Whitey sonrió. Era uno de los hombres más inteligentes del Departamento Estatal de Homicidios y siempre lo había sido; así pues, sonreía mucho. Sin embargo, debió de haber recibido la llamada mientras no estaba de servicio, ya que llevaba pantalones de chándal, la camiseta de hockey de su hijo, una gorra de béisbol puesta del revés, sandalias de color azul tornasolado sin calcetines, y la placa de oro le colgaba de una cinta de nailon por encima del jersey.
– ¡Me gusta tu camiseta! -exclamó Sean.
Whitey le dedicó otra de sus sonrisas relajadas mientras un pájaro del parque volaba formando un arco por encima de ellos; soltó un graznido tan estridente que le golpeó a Sean en la columna vertebral.
– ¡Ya ves!
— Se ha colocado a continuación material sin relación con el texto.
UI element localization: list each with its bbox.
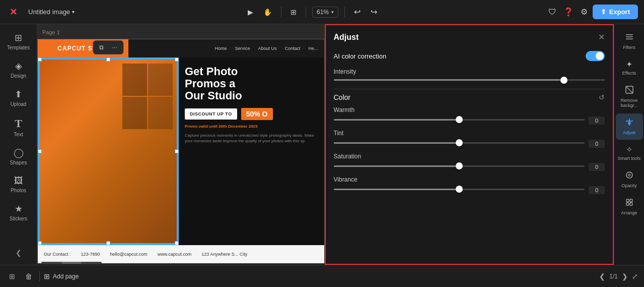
title-text: Untitled image — [28, 8, 70, 16]
shield-icon-button[interactable]: 🛡 — [546, 6, 558, 19]
handle-br[interactable] — [175, 241, 179, 245]
handle-tm[interactable] — [106, 58, 110, 62]
frame-tool-button[interactable]: ⊞ — [288, 6, 300, 18]
page-icon-button[interactable]: ⊞ — [6, 270, 18, 282]
fr-item-effects[interactable]: ✦ Effects — [616, 55, 643, 80]
color-section-header: Color ↺ — [334, 93, 605, 101]
title-chevron: ▾ — [72, 9, 75, 15]
design-body: ⧉ ··· Get Photo Promos a Our Studio — [38, 58, 324, 245]
page-next-button[interactable]: ❯ — [622, 272, 628, 280]
grid-cell-1 — [122, 64, 147, 96]
sidebar-item-upload[interactable]: ⬆ Upload — [2, 85, 35, 111]
add-page-button[interactable]: ⊞ Add page — [44, 272, 79, 280]
handle-tr[interactable] — [175, 58, 179, 62]
redo-button[interactable]: ↪ — [368, 5, 380, 19]
fr-item-filters[interactable]: Filters — [616, 28, 643, 54]
warmth-thumb[interactable] — [456, 116, 463, 123]
handle-rm[interactable] — [175, 149, 179, 153]
sidebar-item-photos[interactable]: 🖼 Photos — [2, 171, 35, 197]
settings-icon-button[interactable]: ⚙ — [579, 5, 590, 19]
help-icon-button[interactable]: ❓ — [561, 5, 576, 19]
nav-about: About Us — [258, 46, 276, 51]
vibrance-row: Vibrance — [334, 176, 605, 194]
tint-header: Tint — [334, 130, 605, 137]
upload-icon: ⬆ — [15, 89, 22, 100]
saturation-fill — [334, 165, 459, 167]
panel-close-button[interactable]: ✕ — [598, 32, 605, 42]
handle-tl[interactable] — [38, 58, 42, 62]
saturation-value[interactable] — [589, 163, 605, 171]
select-tool-button[interactable]: ▶ — [245, 6, 256, 18]
remove-bg-icon — [625, 85, 634, 96]
photos-icon: 🖼 — [14, 176, 23, 186]
fr-item-adjust[interactable]: Adjust — [616, 113, 643, 140]
design-right-content: Get Photo Promos a Our Studio DISCOUNT U… — [179, 58, 324, 245]
sidebar-item-design[interactable]: ◈ Design — [2, 56, 35, 83]
undo-button[interactable]: ↩ — [351, 5, 364, 19]
tint-value[interactable] — [589, 140, 605, 148]
divider2 — [306, 7, 306, 17]
export-button[interactable]: ⬆ Export — [593, 5, 638, 19]
vibrance-slider-track[interactable] — [334, 189, 585, 190]
handle-bl[interactable] — [38, 241, 42, 245]
footer-phone: 123-7890 — [81, 252, 100, 257]
vibrance-label: Vibrance — [334, 176, 357, 183]
footer-contact: Our Contact : — [44, 252, 71, 257]
sidebar-item-templates[interactable]: ⊞ Templates — [2, 28, 35, 54]
svg-rect-12 — [626, 203, 629, 205]
far-right-sidebar: Filters ✦ Effects Remove backgr... Adjus… — [614, 24, 644, 265]
stickers-icon: ★ — [15, 203, 23, 214]
design-label: Design — [11, 73, 26, 79]
saturation-slider-track[interactable] — [334, 165, 585, 167]
svg-rect-1 — [626, 36, 633, 37]
design-top-bar: CAPCUT STUDI Home Service About Us Conta… — [38, 39, 324, 58]
trash-button[interactable]: 🗑 — [22, 270, 35, 282]
fr-item-remove-bg[interactable]: Remove backgr... — [616, 81, 643, 113]
more-options-button[interactable]: ··· — [110, 43, 119, 52]
fullscreen-button[interactable]: ⤢ — [632, 272, 638, 280]
handle-lm[interactable] — [38, 149, 42, 153]
fr-item-opacity[interactable]: Opacity — [616, 166, 643, 193]
nav-home: Home — [214, 46, 227, 51]
warmth-value[interactable] — [589, 117, 605, 125]
headline: Get Photo Promos a Our Studio — [185, 66, 318, 102]
fr-item-arrange[interactable]: Arrange — [616, 194, 643, 220]
discount-button[interactable]: DISCOUNT UP TO — [185, 108, 237, 120]
vibrance-value[interactable] — [589, 186, 605, 194]
tint-slider-track[interactable] — [334, 142, 585, 144]
zoom-control[interactable]: 61% ▾ — [312, 7, 338, 18]
saturation-thumb[interactable] — [456, 162, 463, 169]
hand-tool-button[interactable]: ✋ — [260, 6, 275, 18]
copy-icon-button[interactable]: ⧉ — [97, 43, 106, 52]
sidebar-item-text[interactable]: T Text — [2, 113, 35, 141]
sidebar-item-stickers[interactable]: ★ Stickers — [2, 199, 35, 225]
ai-toggle[interactable] — [586, 51, 605, 61]
intensity-label: Intensity — [334, 68, 605, 75]
upload-label: Upload — [11, 101, 27, 107]
topbar-tools: ▶ ✋ ⊞ 61% ▾ ↩ ↪ — [83, 5, 542, 19]
photo-grid — [122, 64, 173, 129]
svg-rect-0 — [626, 34, 633, 35]
fr-item-smart-tools[interactable]: ✧ Smart tools — [616, 141, 643, 165]
shapes-icon: ◯ — [14, 147, 24, 158]
page-prev-button[interactable]: ❮ — [599, 272, 605, 280]
tint-thumb[interactable] — [456, 139, 463, 146]
sidebar-collapse-button[interactable]: ❮ — [12, 245, 26, 261]
left-sidebar: ⊞ Templates ◈ Design ⬆ Upload T Text ◯ S… — [0, 24, 37, 265]
warmth-slider-track[interactable] — [334, 119, 585, 121]
photos-label: Photos — [11, 188, 26, 193]
scrollbar-thumb[interactable] — [61, 262, 82, 264]
warmth-header: Warmth — [334, 106, 605, 113]
add-page-icon: ⊞ — [44, 272, 50, 280]
sidebar-item-shapes[interactable]: ◯ Shapes — [2, 143, 35, 169]
canvas-content[interactable]: CAPCUT STUDI Home Service About Us Conta… — [37, 24, 325, 260]
intensity-slider-thumb[interactable] — [560, 77, 567, 84]
handle-bm[interactable] — [106, 241, 110, 245]
design-photo[interactable]: ⧉ ··· — [38, 58, 179, 245]
footer-website: www.capcut.com — [158, 252, 192, 257]
opacity-icon — [625, 170, 634, 182]
color-reset-button[interactable]: ↺ — [599, 93, 605, 101]
intensity-slider-track[interactable] — [334, 79, 605, 81]
vibrance-thumb[interactable] — [456, 186, 463, 193]
document-title[interactable]: Untitled image ▾ — [24, 6, 79, 18]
Hace tan sólo media hora estaba en el sofá de mi casa.
– ¿Viendo los dibujos animados?
– No, lucha libre. -Withey señaló los hierbajos y el parque que se extendía más allá-. Supongo que la encontraremos en alguno de esos lugares. Sin embargo, aún no habíamos empezado a buscarla, cuando Friel nos dijo que no podemos contarlo a los de Personas Desaparecidas hasta que encontremos el cuerpo.